Exercise description
Copy each of the records exactly.

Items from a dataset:
-------------------------

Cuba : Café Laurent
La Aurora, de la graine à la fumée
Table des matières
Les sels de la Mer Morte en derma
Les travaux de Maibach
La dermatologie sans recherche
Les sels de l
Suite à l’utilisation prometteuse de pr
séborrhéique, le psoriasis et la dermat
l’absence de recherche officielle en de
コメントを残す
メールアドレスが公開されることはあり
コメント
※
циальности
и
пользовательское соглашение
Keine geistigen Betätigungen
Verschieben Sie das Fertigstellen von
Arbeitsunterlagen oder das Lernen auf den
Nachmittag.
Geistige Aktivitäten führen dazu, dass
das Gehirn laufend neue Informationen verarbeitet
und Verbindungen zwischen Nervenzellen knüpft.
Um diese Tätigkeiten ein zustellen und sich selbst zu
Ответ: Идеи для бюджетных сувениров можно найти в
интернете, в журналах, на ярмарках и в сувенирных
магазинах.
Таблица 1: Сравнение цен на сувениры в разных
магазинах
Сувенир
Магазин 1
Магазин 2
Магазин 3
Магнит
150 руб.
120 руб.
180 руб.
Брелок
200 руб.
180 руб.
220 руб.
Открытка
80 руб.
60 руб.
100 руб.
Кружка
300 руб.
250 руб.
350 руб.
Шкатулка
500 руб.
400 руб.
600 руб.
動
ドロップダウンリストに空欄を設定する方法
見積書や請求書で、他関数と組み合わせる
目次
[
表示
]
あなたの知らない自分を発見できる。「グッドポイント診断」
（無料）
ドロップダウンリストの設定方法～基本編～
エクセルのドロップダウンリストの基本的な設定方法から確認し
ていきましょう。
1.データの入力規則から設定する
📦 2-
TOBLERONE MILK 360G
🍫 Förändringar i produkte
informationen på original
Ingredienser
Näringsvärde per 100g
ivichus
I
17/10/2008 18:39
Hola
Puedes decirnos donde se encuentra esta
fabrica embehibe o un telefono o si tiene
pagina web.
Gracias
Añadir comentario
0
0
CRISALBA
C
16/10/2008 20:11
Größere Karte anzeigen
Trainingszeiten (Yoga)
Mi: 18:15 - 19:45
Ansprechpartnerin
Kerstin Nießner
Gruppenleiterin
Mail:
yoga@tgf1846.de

-------------------------

Task result
Cuba : Café Laurent
La Aurora, de la graine à la fumée
Table des matières
Les sels de la Mer Morte en derma
Les travaux de Maibach
La dermatologie sans recherche
Les sels de l
Suite à l’utilisation prometteuse de pr
séborrhéique, le psoriasis et la dermat
l’absence de recherche officielle en de
コメントを残す
メールアドレスが公開されることはあり
コメント
※
циальности
и
пользовательское соглашение
Keine geistigen Betätigungen
Verschieben Sie das Fertigstellen von
Arbeitsunterlagen oder das Lernen auf den
Nachmittag.
Geistige Aktivitäten führen dazu, dass
das Gehirn laufend neue Informationen verarbeitet
und Verbindungen zwischen Nervenzellen knüpft.
Um diese Tätigkeiten ein zustellen und sich selbst zu
Ответ: Идеи для бюджетных сувениров можно найти в
интернете, в журналах, на ярмарках и в сувенирных
магазинах.
Таблица 1: Сравнение цен на сувениры в разных
магазинах
Сувенир
Магазин 1
Магазин 2
Магазин 3
Магнит
150 руб.
120 руб.
180 руб.
Брелок
200 руб.
180 руб.
220 руб.
Открытка
80 руб.
60 руб.
100 руб.
Кружка
300 руб.
250 руб.
350 руб.
Шкатулка
500 руб.
400 руб.
600 руб.
動
ドロップダウンリストに空欄を設定する方法
見積書や請求書で、他関数と組み合わせる
目次
[
表示
]
あなたの知らない自分を発見できる。「グッドポイント診断」
（無料）
ドロップダウンリストの設定方法～基本編～
エクセルのドロップダウンリストの基本的な設定方法から確認し
ていきましょう。
1.データの入力規則から設定する
📦 2-
TOBLERONE MILK 360G
🍫 Förändringar i produkte
informationen på original
Ingredienser
Näringsvärde per 100g
ivichus
I
17/10/2008 18:39
Hola
Puedes decirnos donde se encuentra esta
fabrica embehibe o un telefono o si tiene
pagina web.
Gracias
Añadir comentario
0
0
CRISALBA
C
16/10/2008 20:11
Größere Karte anzeigen
Trainingszeiten (Yoga)
Mi: 18:15 - 19:45
Ansprechpartnerin
Kerstin Nießner
Gruppenleiterin
Mail:
yoga@tgf1846.de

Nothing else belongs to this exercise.